Maka harus ada upaya pemahaman yang lebih baik dalam memaknai paradigma "lin and match" dalam dunia pendidikan. Bagaimana caranya?
Pertama, jangan memahami "lin and match" sebagai penyiapan tukang. Kenapa? Tak akan mungkin, sampai kapan pun, dunia pendidikan bisa mengikuti kecepatan kemajuan dunia kerja. Dunia kerja akan selalu berada di depan dunia pendidikan. Artinya? Setiap kali perubahan terjadi dalam dunia kerja dan segera diikuti oleh dunia pendidikan, pada saat yang sama perubahan baru dalam dunia kerja sudah muncul kembali. Akibatnya? Dunia pendidikan akan berada satu langkah di belakang dunia kerja. Dan ini selalu dan selalu terjadi. Upaya untuk menerkaitkan dan menyepadankan tak akan terjadi sampai kiamat menjumpai kita semua.
Sehingga "link and match" harus dipahami sebagai penerkaitan dan penyepadanan dalam hal menyikapi kemajuan. Perubahan akan menjadi sesuatu yang abadi. Tak ada yang tak berubah kecuali perubahan itu sendiri. Sehingga, kearifan menghadapi perubahan adalah sikap paling bijaksana dalam pelaksanaan pendidikan. Apa yang dibutuhkan dalam menghadapi perubahan?

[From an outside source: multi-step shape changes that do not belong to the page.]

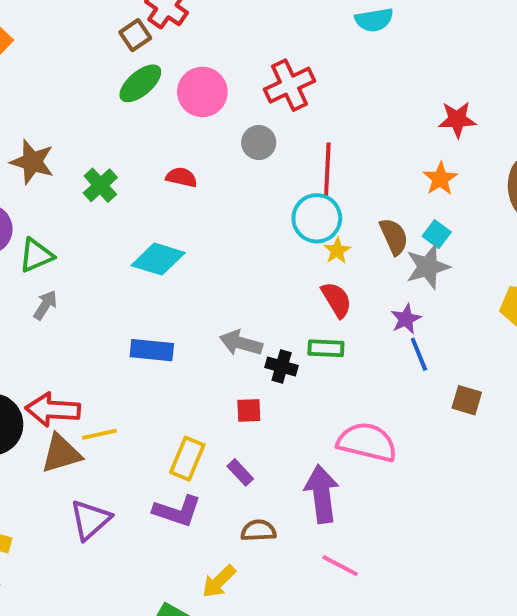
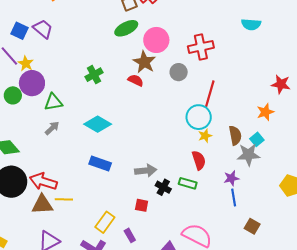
brown star: (32, 162) -> (144, 62), moved
cyan diamond: (158, 259) -> (98, 124), moved
gray arrow: (241, 343) -> (146, 171), turned 145

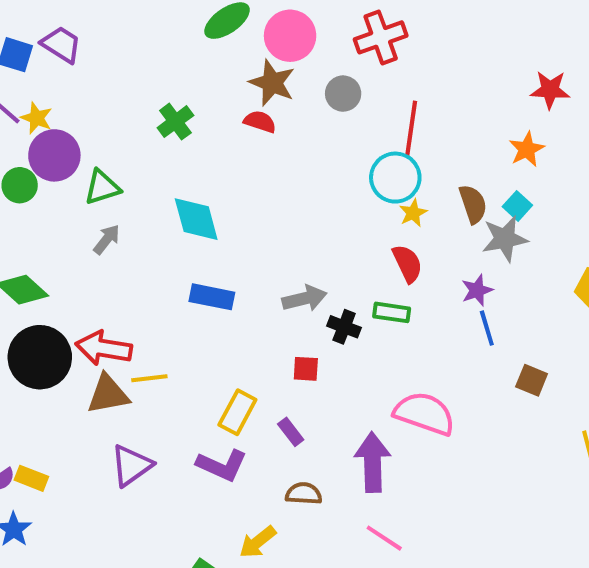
cyan diamond: (98, 124) -> (196, 219), turned 52

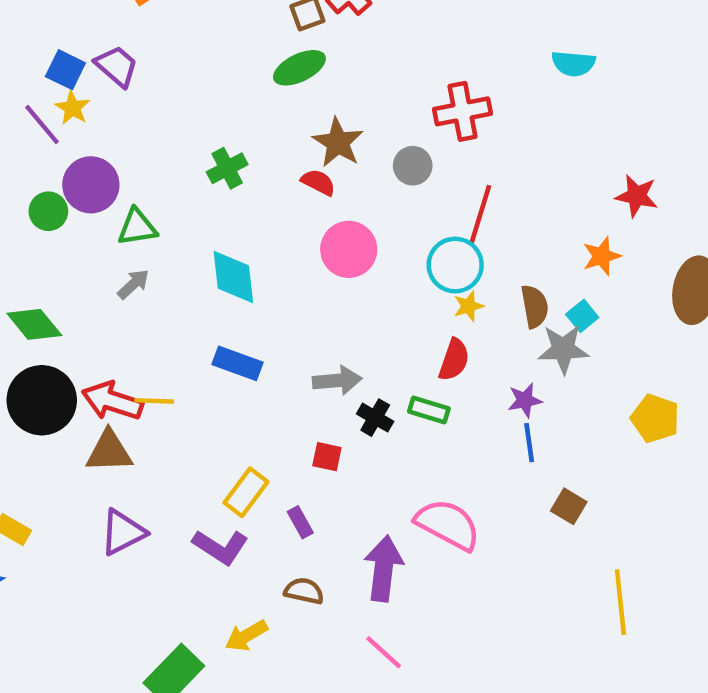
pink circle: (290, 36) -> (349, 249), moved
yellow star: (37, 118) -> (72, 108), moved
red semicircle: (407, 263) -> (454, 360), turned 36
yellow line: (149, 378) -> (154, 401), moved

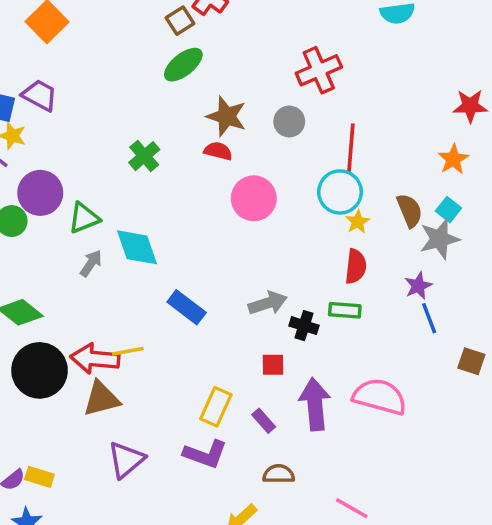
cyan diamond: (233, 277) -> (137, 247), moved
blue rectangle: (238, 363) -> (187, 307), turned 30
purple arrow: (384, 568) -> (315, 404), moved

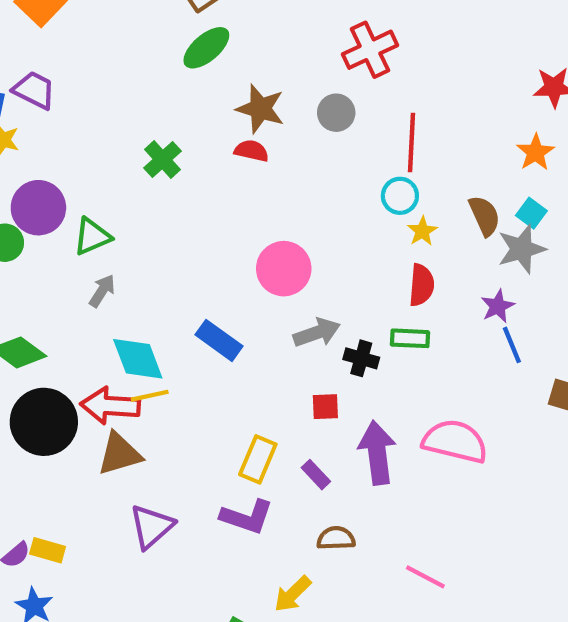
cyan circle: (340, 192) -> (400, 196), size x0.7
pink circle: (254, 198) -> (284, 269), moved
cyan diamond: (137, 247) -> (138, 359), moved

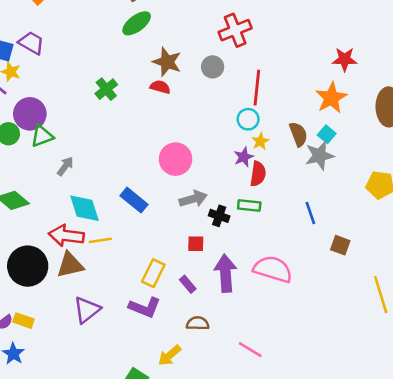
orange star: (535, 152) -> (331, 98), size x1.4
green triangle: (92, 236) -> (42, 136), moved
purple star: (498, 306) -> (244, 157), moved
yellow line: (150, 396) -> (100, 240), moved
black circle: (44, 422) -> (28, 266), moved

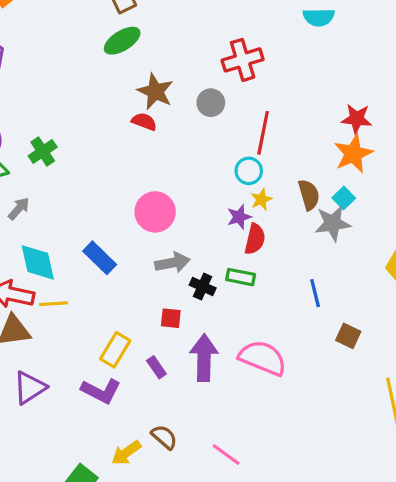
red star: (345, 59) -> (357, 119), moved
green cross: (106, 89) -> (43, 151), moved
brown semicircle: (198, 323) -> (164, 437), moved, turned 35

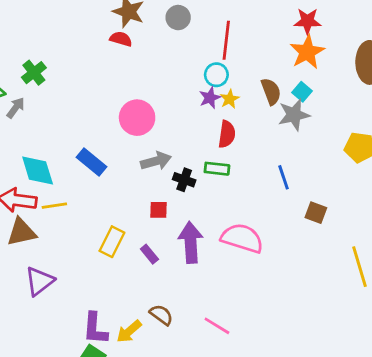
gray arrow: (19, 209) -> (16, 108), moved
purple star: (239, 217) -> (210, 98), moved
purple L-shape: (101, 391) -> (95, 329), moved, turned 72

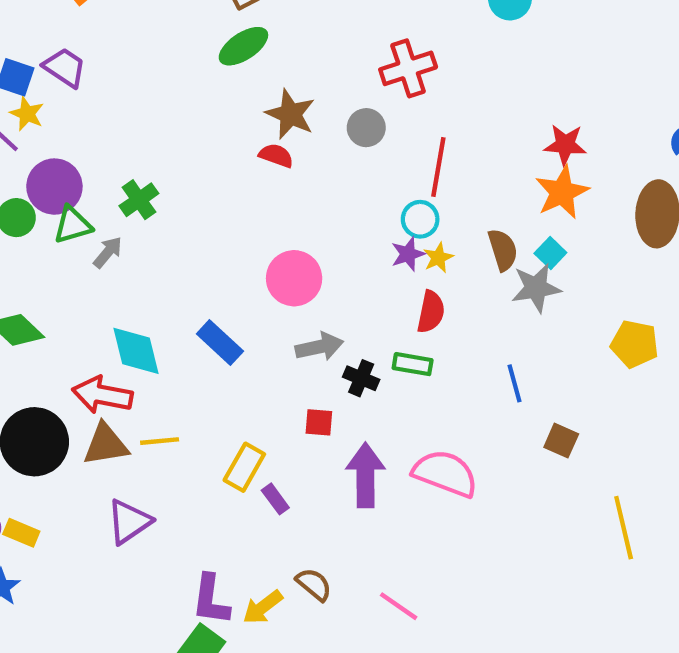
yellow line: (54, 206) -> (160, 441), moved
purple rectangle: (149, 254) -> (275, 499), moved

Perubahan yang akan semakin dasyat di era mendatang harus dihadapi dengan kemampuan berpikir. Sehingga pendidikan harus menyiapkan kemampuan berpikir ini yang bisa meliputi (1) kemampuan berpikir kritis. Apa yang dimaksud dengan berpikir kritis? Kemampuan menganalisis permasalahan di lapangan. Banyak sarjana yang bengong atau bolak-balik keluar masuk kantor hanya untuk menjadi buruh. Mereka sama sekali tidak tertarik atau tidak tahu bagaimana menjadi pencipta kerja. Kenapa? Karena mereka tak terbiasa untuk berpikir kritis. Sehingga dunia seakan sudah selesai dan tak perlu pemikiran baru. Padahal, kemampuan berpikir kritis inilah yang akan menjadikan seseorang sebagai wirausahawan sejati atau pekerja yang bukan sekedar buruh tapi pekerja masa depan. "link and match" harusnya dimaknai dalam bentuk kemampuan untuk berpikir kritis sehingga lulusan pendidikan bukan siap pakai tapi siap mikir. Dan"siap mikir" inilah ciri dunia kerja modern.